Saved data entries:
>>>>>

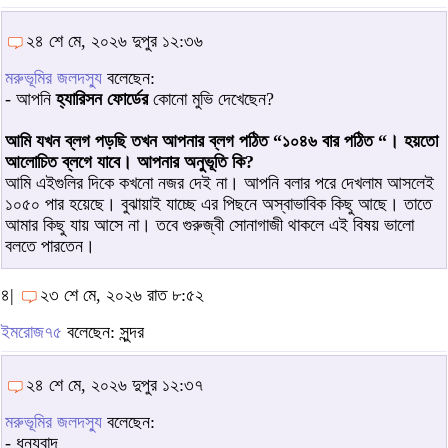
২৪ শে মে, ২০২৬ দুপুর ১২:৩৬
মরুভূমির জলদস্যু
বলেছেন:
- আপনি
হ্যারিসন ফোর্ডের
কোনো মুভি দেখেছেন?
আমি যখন ব্লগ পড়ছি তখন আপনার ব্লগ পঠিত “১০৪৬ বার পঠিত “। হয়তো
আলোচিত ব্লগে যাবে। আপনার অনুভূতি কি?
আমি এইগুলির দিকে কখনো নজর দেই না। আপনি বলার পরে দেখলাম আসলেই
১০৫০ পার হয়েছে। বুঝায়াই যাচ্ছে এর পিছনে অস্বাভাবিক কিছু আছে। তাতে
আমার কিছু যায় আসে না। তবে গুরুজ্বী সোনাগাজী থাকলে এই বিষয় ভালো
বলতে পারতেন।
৪|
২৩ শে মে, ২০২৬ রাত ৮:৫২
ইমরোজ৭৫
বলেছেন: সুন্দর
২৪ শে মে, ২০২৬ দুপুর ১২:৩৭
মরুভূমির জলদস্যু
বলেছেন:
- ধন্যবাদ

<<<<<

## EXERCISE DIRECTIONS
Without the images, write out all of the records exactly.

## REPLY
২৪ শে মে, ২০২৬ দুপুর ১২:৩৬
মরুভূমির জলদস্যু
বলেছেন:
- আপনি
হ্যারিসন ফোর্ডের
কোনো মুভি দেখেছেন?
আমি যখন ব্লগ পড়ছি তখন আপনার ব্লগ পঠিত “১০৪৬ বার পঠিত “। হয়তো
আলোচিত ব্লগে যাবে। আপনার অনুভূতি কি?
আমি এইগুলির দিকে কখনো নজর দেই না। আপনি বলার পরে দেখলাম আসলেই
১০৫০ পার হয়েছে। বুঝায়াই যাচ্ছে এর পিছনে অস্বাভাবিক কিছু আছে। তাতে
আমার কিছু যায় আসে না। তবে গুরুজ্বী সোনাগাজী থাকলে এই বিষয় ভালো
বলতে পারতেন।
৪|
২৩ শে মে, ২০২৬ রাত ৮:৫২
ইমরোজ৭৫
বলেছেন: সুন্দর
২৪ শে মে, ২০২৬ দুপুর ১২:৩৭
মরুভূমির জলদস্যু
বলেছেন:
- ধন্যবাদ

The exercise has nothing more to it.